Chicago billboard ads use president to cite abortion as "major health risk."

ByABC News
March 29, 2011, 7:19 PM

March 30, 2011 -- The organization behind controversial anti-abortion advertisements targeting African-Americans has unveiled its newest campaign, this time featuring an image of President Obama on billboards throughout his hometown of Chicago.

Texas-based Life Always revealed the first of 30 planned billboards Tuesday, plastering three of the posters on a building in Chicago's South Side. "Every 21 minutes, our next possible leader is aborted," reads the text alongside the president's image.

Life Always board member Rev. Derek McCoy said, "These are babies who could grow to be the future presidents of the United States, or the next Oprah Winfrey, Denzel Washington or Maya Angelou."

Using President Obama's likeness in his hometown is an "intentional approach and strategy that will draw attention … fortunately, the ads are doing just that," said McCoy, who is associate pastor of Hope Christian Church in Beltsville, Md.

Calling abortion a "major health risk" and "the leading cause of death" in the black community, McCoy said "softer ads wouldn't draw attention and raise awareness like we wanted."

ThatsAbortion.com is a project in which Life Always uses "advertising, research and confrontational truth to gain awareness, inform and educate individuals to choose life, always," according to the organization's website.
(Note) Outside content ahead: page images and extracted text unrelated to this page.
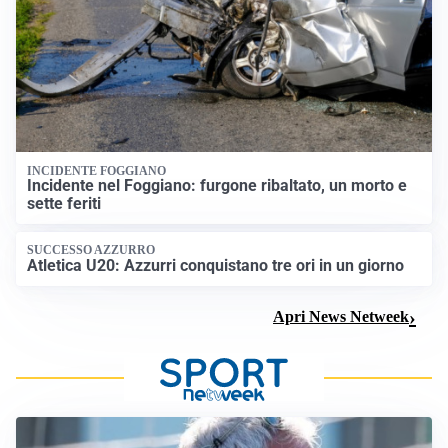
INCIDENTE FOGGIANO
Incidente nel Foggiano: furgone ribaltato, un morto e
sette feriti
SUCCESSO AZZURRO
Atletica U20: Azzurri conquistano tre ori in un giorno
Apri News Netweek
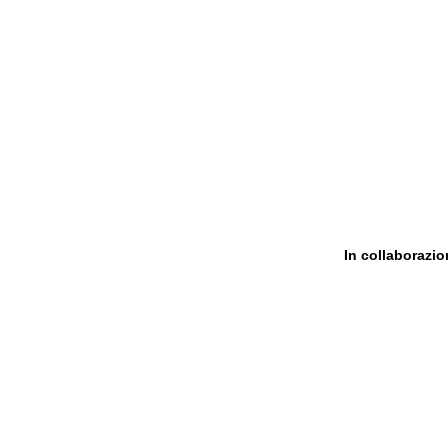
In collaborazi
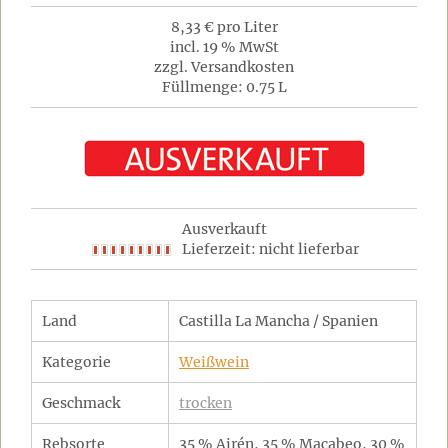
8,33 € pro Liter
incl. 19 % MwSt
zzgl. Versandkosten
Füllmenge: 0.75 L
Ausverkauft
Lieferzeit: nicht lieferbar
Land
Castilla La Mancha / Spanien
Kategorie
Weißwein
Geschmack
trocken
Rebsorte
35 % Airén, 35 % Macabeo, 30 %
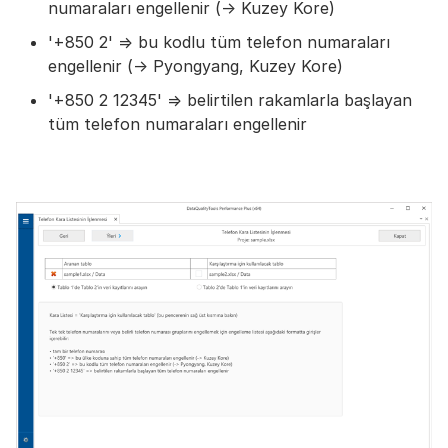
numaraları engellenir (-> Kuzey Kore)
'+850 2' => bu kodlu tüm telefon numaraları
engellenir (-> Pyongyang, Kuzey Kore)
'+850 2 12345' => belirtilen rakamlarla başlayan
tüm telefon numaraları engellenir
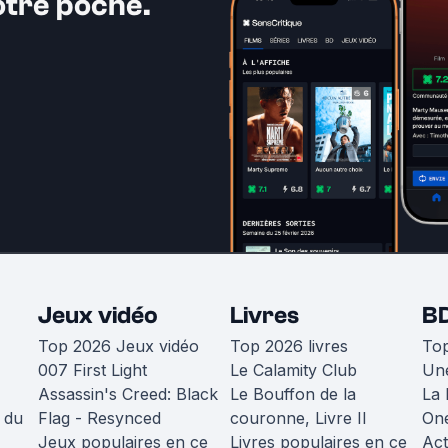
otre poche.
Jeux vidéo
Livres
B
Top 2026 Jeux vidéo
Top 2026 livres
To
007 First Light
Le Calamity Club
Une
Assassin's Creed: Black
Le Bouffon de la
La 
 du
Flag - Resynced
couronne, Livre II
One
Jeux populaires en ce
Livres populaires en ce
Act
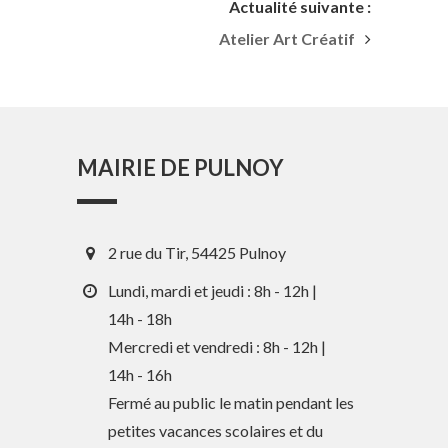
Actualité suivante :
Atelier Art Créatif
MAIRIE DE PULNOY
2 rue du Tir, 54425 Pulnoy
Lundi, mardi et jeudi : 8h - 12h |
14h - 18h
Mercredi et vendredi : 8h - 12h |
14h - 16h
En 1 clic
Fermé au public le matin pendant les
petites vacances scolaires et du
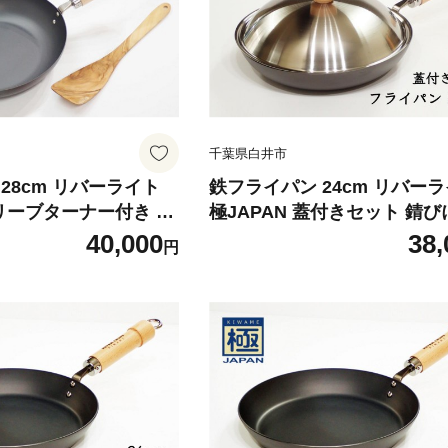
千葉県白井市
28cm リバーライト
鉄フライパン 24cm リバー
オリーブターナー付き 錆
極JAPAN 蓋付きセット 錆
げ付きにくい お手入れ
焦げ付きにくい お手入れ簡単
40,000
38,
円
ン 鍋 調理器具 キッチ
イパン 鍋 調理器具 キッチン
 白井市
葉県 白井市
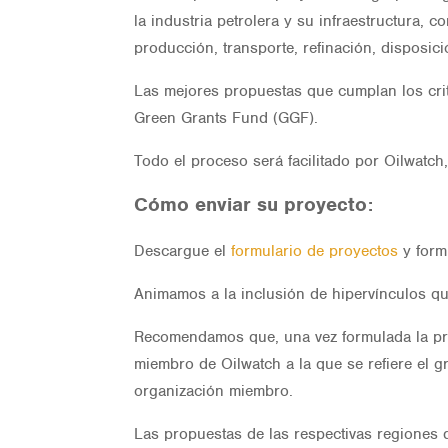
la industria petrolera y su infraestructura, 
producción, transporte, refinación, disposic
Las mejores propuestas que cumplan los crit
Green Grants Fund (GGF).
Todo el proceso será facilitado por Oilwatc
Cómo enviar su proyecto:
Descargue el
formulario de proyectos
y form
Animamos a la inclusión de hipervínculos q
Recomendamos que, una vez formulada la pro
miembro de Oilwatch a la que se refiere el 
organización miembro.
Las propuestas de las respectivas regiones 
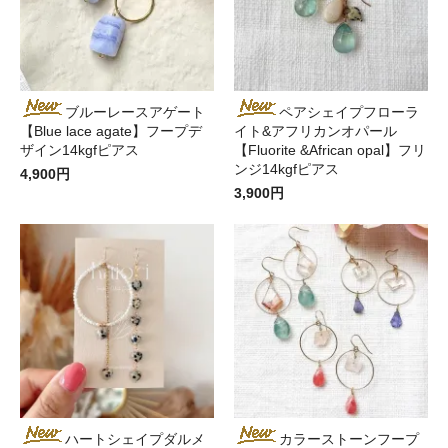
ブルーレースアゲート
ペアシェイプフローラ
【Blue lace agate】フープデ
イト&アフリカンオパール
ザイン14kgfピアス
【Fluorite &African opal】フリ
ンジ14kgfピアス
4,900円
3,900円
ハートシェイプダルメ
カラーストーンフープ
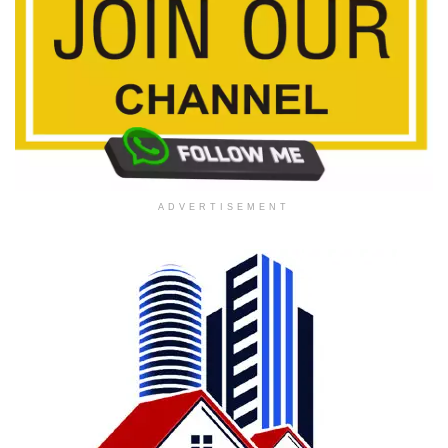
ADVERTISEMENT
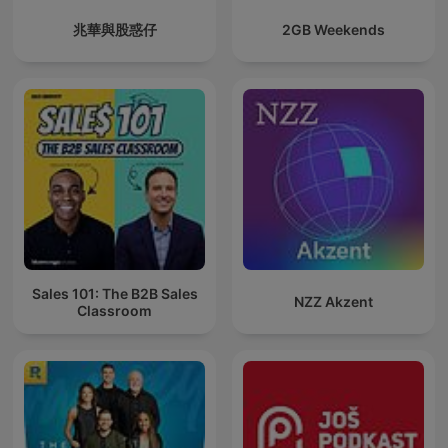
兆華與股惑仔
2GB Weekends
Sales 101: The B2B Sales
NZZ Akzent
Classroom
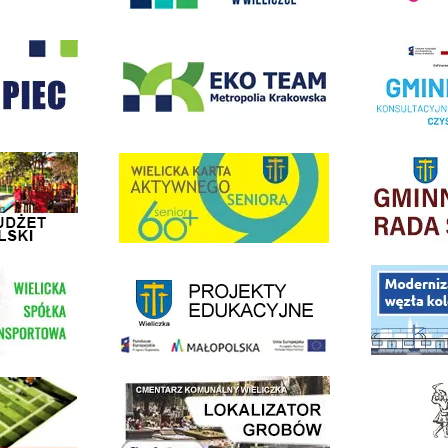
- Wieliczka
EKO-Team-Wieliczka
Realizacja Prog
dżet Obywatelski
link do strony G
link do strony Wielicka Karta Aktywnego Seniora
link do strony - projekty edukacyjne dofinansowane z Europejskiego
ółki Transportowej
link do opisu pr
link do lokalizatora grobów na wielickim cmentarzu - grobnet
kie Orliki
link do strony 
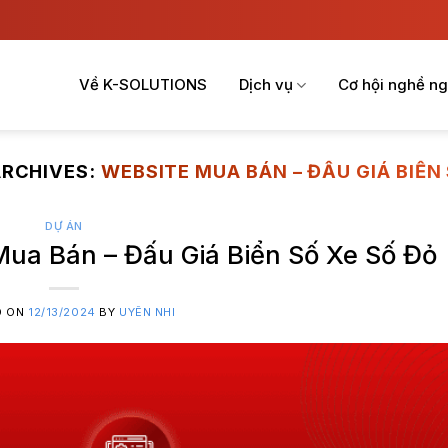
Về K-SOLUTIONS
Dịch vụ
Cơ hội nghề ng
ARCHIVES:
WEBSITE MUA BÁN – ĐẤU GIÁ BIỂN
DỰ ÁN
Mua Bán – Đấu Giá Biển Số Xe Số Đỏ
D ON
12/13/2024
BY
UYÊN NHI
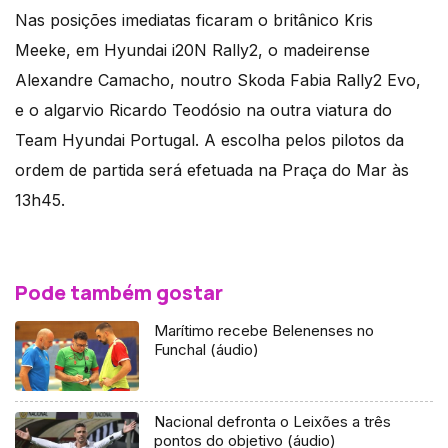
Nas posições imediatas ficaram o britânico Kris
Meeke, em Hyundai i20N Rally2, o madeirense
Alexandre Camacho, noutro Skoda Fabia Rally2 Evo,
e o algarvio Ricardo Teodósio na outra viatura do
Team Hyundai Portugal. A escolha pelos pilotos da
ordem de partida será efetuada na Praça do Mar às
13h45.
Pode também gostar
Marítimo recebe Belenenses no
Funchal (áudio)
Nacional defronta o Leixões a três
pontos do objetivo (áudio)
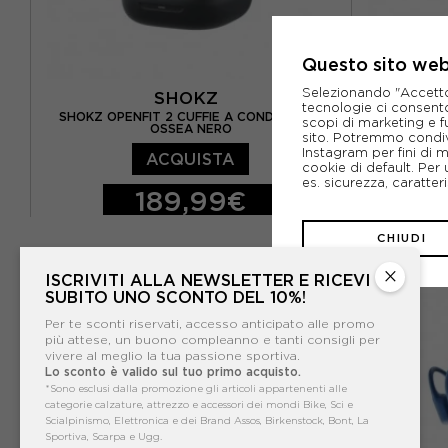
Questo sito web 
Selezionando "Accetto i
SHOKZ
tecnologie ci consenton
SHOKZ OPENFIT 2 CUFFIE A CONDUZIONE
SHOKZ OPEN
scopi di marketing e f
OSSEA NERO
sito. Potremmo condiv
Instagram per fini di 
ACQUISTA
cookie di default. Per 
es. sicurezza, caratte
189,99€
TU
TU
CHIUDI
×
ISCRIVITI ALLA NEWSLETTER E RICEVI
SUBITO UNO SCONTO DEL 10%!
Per te sconti riservati, accesso anticipato alle promo
più attese, un buono compleanno e tanti consigli per
vivere al meglio la tua passione sportiva.
Lo sconto è valido sul tuo primo acquisto.
*Sono esclusi dalla promozione gli articoli appartenenti alle
categorie calzature, attrezzo e accessori dei mondi Bike, Sci e
Scialpinismo, Elettronica e dei Brand Assos, Birkenstock, Bont, La
Sportiva, Scarpa e Ugg.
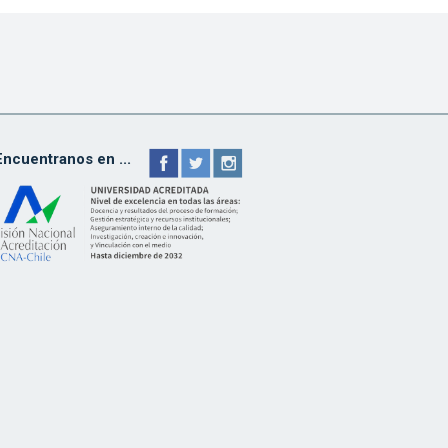
Encuentranos en ...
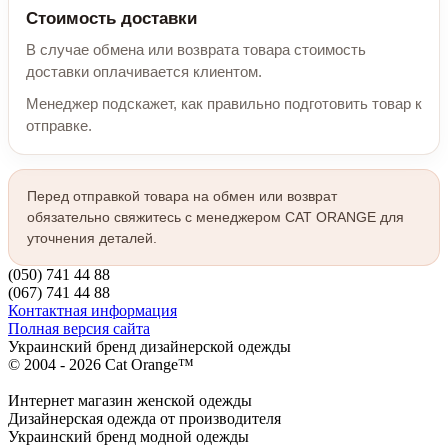
Стоимость доставки
В случае обмена или возврата товара стоимость
доставки оплачивается клиентом.
Менеджер подскажет, как правильно подготовить товар к
отправке.
Перед отправкой товара на обмен или возврат
обязательно свяжитесь с менеджером CAT ORANGE для
уточнения деталей.
(050) 741 44 88
(067) 741 44 88
Контактная информация
Полная версия сайта
Украинский бренд дизайнерской одежды
© 2004 - 2026 Cat Orange™
Интернет магазин женской одежды
Дизайнерская одежда от производителя
Украинский бренд модной одежды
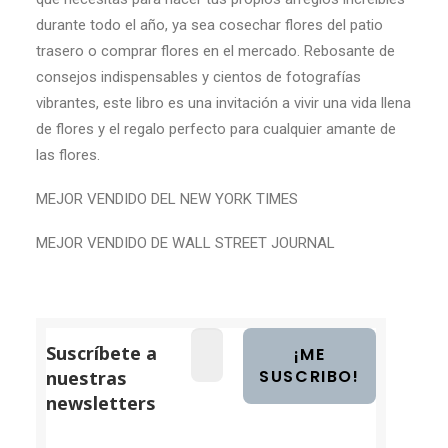
durante todo el año, ya sea cosechar flores del patio
trasero o comprar flores en el mercado. Rebosante de
consejos indispensables y cientos de fotografías
vibrantes, este libro es una invitación a vivir una vida llena
de flores y el regalo perfecto para cualquier amante de
las flores.
MEJOR VENDIDO DEL NEW YORK TIMES
MEJOR VENDIDO DE WALL STREET JOURNAL
Suscríbete a
nuestras
newsletters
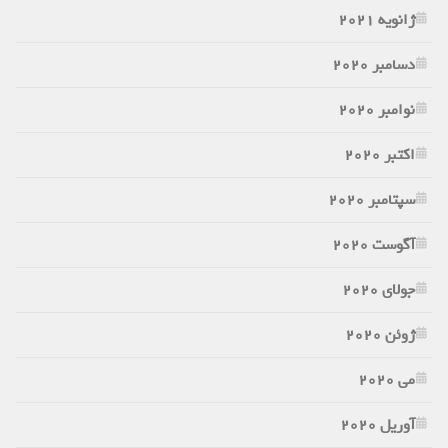
ژانویه 2021
دسامبر 2020
نوامبر 2020
اکتبر 2020
سپتامبر 2020
آگوست 2020
جولای 2020
ژوئن 2020
می 2020
آوریل 2020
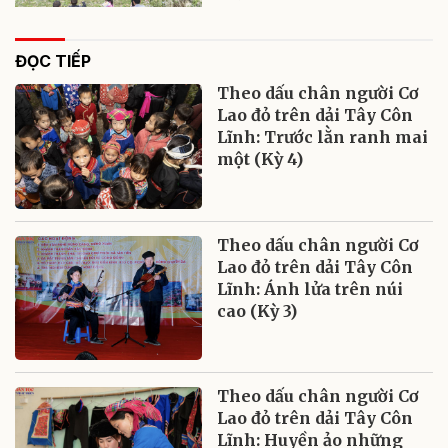
ĐỌC TIẾP
Theo dấu chân người Cơ
Lao đỏ trên dải Tây Côn
Lĩnh: Trước lằn ranh mai
một (Kỳ 4)
Theo dấu chân người Cơ
Lao đỏ trên dải Tây Côn
Lĩnh: Ánh lửa trên núi
cao (Kỳ 3)
Theo dấu chân người Cơ
Lao đỏ trên dải Tây Côn
Lĩnh: Huyền ảo những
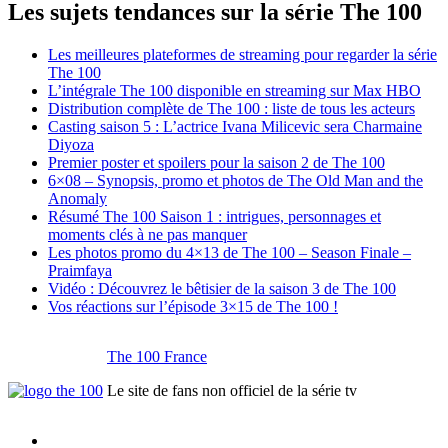
Les sujets tendances sur la série The 100
Les meilleures plateformes de streaming pour regarder la série
The 100
L’intégrale The 100 disponible en streaming sur Max HBO
Distribution complète de The 100 : liste de tous les acteurs
Casting saison 5 : L’actrice Ivana Milicevic sera Charmaine
Diyoza
Premier poster et spoilers pour la saison 2 de The 100
6×08 – Synopsis, promo et photos de The Old Man and the
Anomaly
Résumé The 100 Saison 1 : intrigues, personnages et
moments clés à ne pas manquer
Les photos promo du 4×13 de The 100 – Season Finale –
Praimfaya
Vidéo : Découvrez le bêtisier de la saison 3 de The 100
Vos réactions sur l’épisode 3×15 de The 100 !
The 100 France
Le site de fans non officiel de la série tv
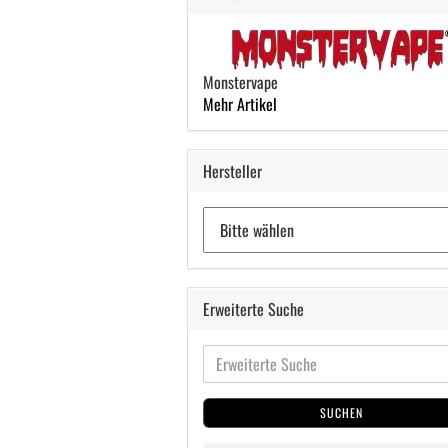
Monstervape
Mehr Artikel
Hersteller
Erweiterte Suche
SUCHEN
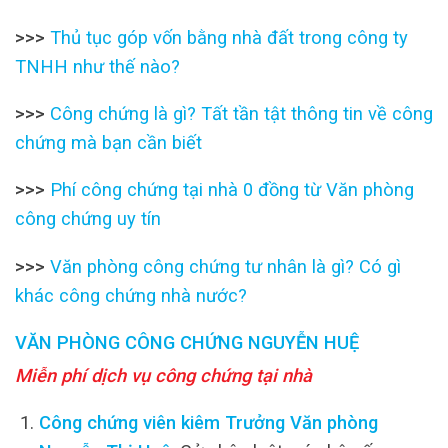
>>>
Thủ tục góp vốn bằng nhà đất trong công ty
TNHH như thế nào?
>>>
Công chứng là gì? Tất tần tật thông tin về công
chứng mà bạn cần biết
>>>
Phí công chứng tại nhà 0 đồng từ Văn phòng
công chứng uy tín
>>>
Văn phòng công chứng tư nhân là gì? Có gì
khác công chứng nhà nước?
VĂN PHÒNG CÔNG CHỨNG NGUYỄN HUỆ
Miễn phí dịch vụ công chứng tại nhà
Công chứng viên kiêm Trưởng Văn phòng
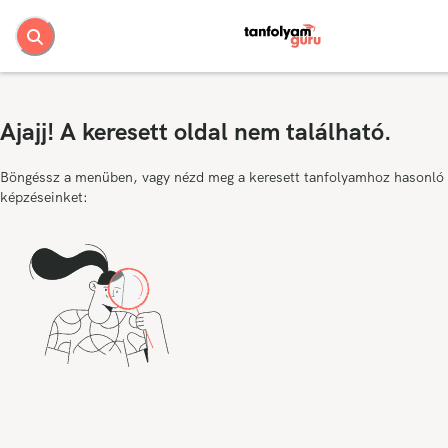
Ajajj! A keresett oldal nem található.
Böngéssz a menüben, vagy nézd meg a keresett tanfolyamhoz hasonló
képzéseinket:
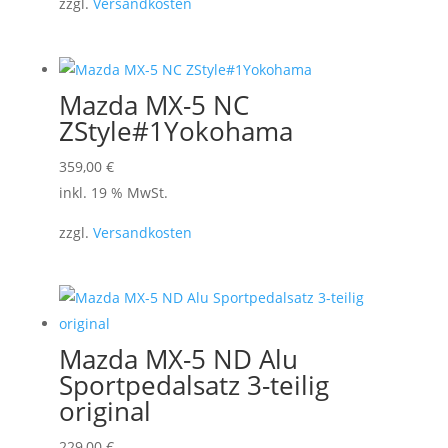
zzgl.
Versandkosten
Mazda MX-5 NC
ZStyle#1Yokohama
359,00
€
inkl. 19 % MwSt.
zzgl.
Versandkosten
Mazda MX-5 ND Alu
Sportpedalsatz 3-teilig
original
229,00
€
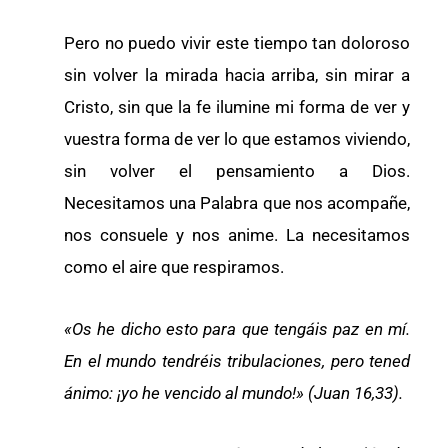
Pero no puedo vivir este tiempo tan doloroso
sin volver la mirada hacia arriba, sin mirar a
Cristo, sin que la fe ilumine mi forma de ver y
vuestra forma de ver lo que estamos viviendo,
sin volver el pensamiento a Dios.
Necesitamos una Palabra que nos acompañe,
nos consuele y nos anime. La necesitamos
como el aire que respiramos.
«Os he dicho esto para que tengáis paz en mí.
En el mundo tendréis tribulaciones, pero tened
ánimo: ¡yo he vencido al mundo!» (Juan 16,33).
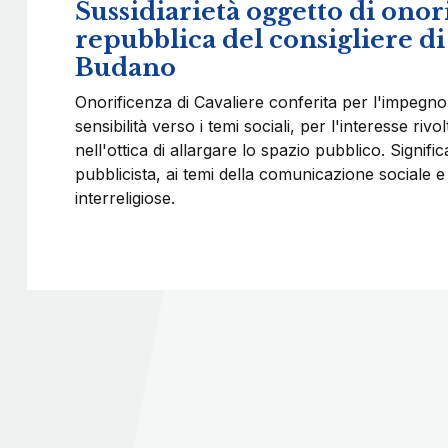
Sussidiarietà oggetto di onor
repubblica del consigliere d
Budano
Onorificenza di Cavaliere conferita per l'impegno
sensibilità verso i temi sociali, per l'interesse riv
nell'ottica di allargare lo spazio pubblico. Signifi
pubblicista, ai temi della comunicazione sociale e 
interreligiose.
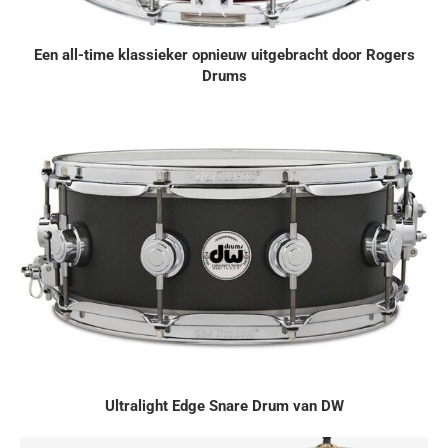
Een all-time klassieker opnieuw uitgebracht door Rogers
Drums
Ultralight Edge Snare Drum van DW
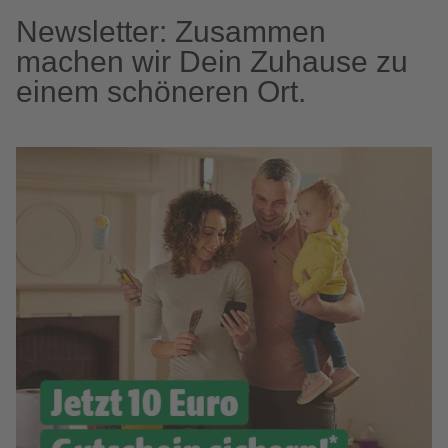
Newsletter: Zusammen
machen wir Dein Zuhause zu
einem schöneren Ort.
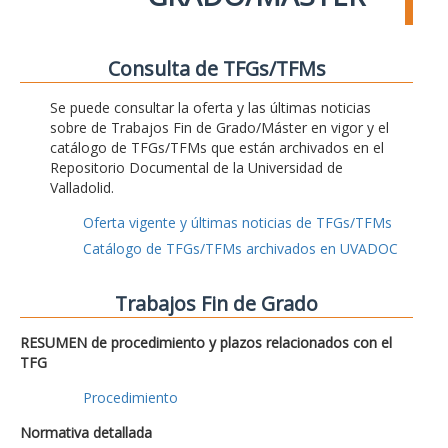
Consulta de TFGs/TFMs
Se puede consultar la oferta y las últimas noticias
sobre de Trabajos Fin de Grado/Máster en vigor y el
catálogo de TFGs/TFMs que están archivados en el
Repositorio Documental de la Universidad de
Valladolid.
Oferta vigente y últimas noticias de TFGs/TFMs
Catálogo de TFGs/TFMs archivados en UVADOC
Trabajos Fin de Grado
RESUMEN de procedimiento y plazos relacionados con el
TFG
Procedimiento
Normativa detallada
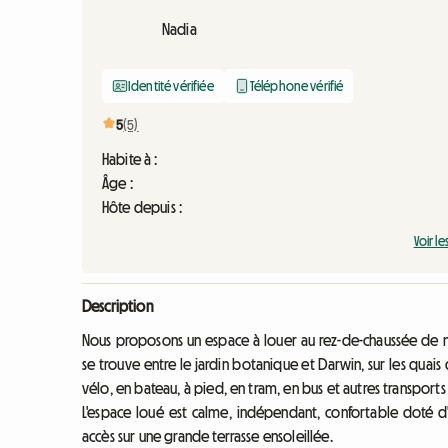
Nadia
Identité vérifiée
Téléphone vérifié
5
(5)
Habite à :
Âge :
Hôte depuis :
Voir le
Description
Nous proposons un espace à louer au rez-de-chaussée de n
se trouve entre le jardin botanique et Darwin, sur les quais
vélo, en bateau, à pied, en tram, en bus et autres transports
L'espace loué est calme, indépendant, confortable doté d'u
accès sur une grande terrasse ensoleillée.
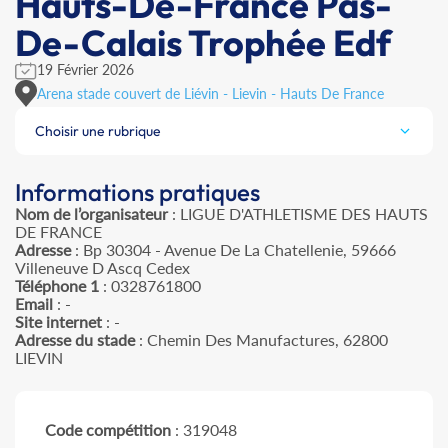
Hauts-De-France Pas-
De-Calais Trophée Edf
19 Février 2026
Arena stade couvert de Liévin - Lievin - Hauts De France
Choisir une rubrique
Informations pratiques
Nom de l’organisateur
: LIGUE D'ATHLETISME DES HAUTS
DE FRANCE
Adresse
: Bp 30304 - Avenue De La Chatellenie, 59666
Villeneuve D Ascq Cedex
Téléphone 1
: 0328761800
Email
: -
Site internet
: -
Adresse du stade
: Chemin Des Manufactures, 62800
LIEVIN
Code compétition
: 319048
The White House has not responded to a request for comment.

Life Always most recently prompted ire in New York City last month with a billboard featuring a young African-American girl with text reading, "the most dangerous place for African-Americans is in the womb."

Civil rights activist Rev. Al Sharpton said then the New York billboard "sends a message of racial profiling and discourages a woman's right to choose."

But based on pure advertising merits, Russ Winer, chairman of the Marketing Department at New York University's Stern School of Business, said the New York billboard was "much more powerful because it was not a metaphor and used a direct visual image."

The girl's stock photograph was used without her mother's permission and the billboard was removed after blistering criticism.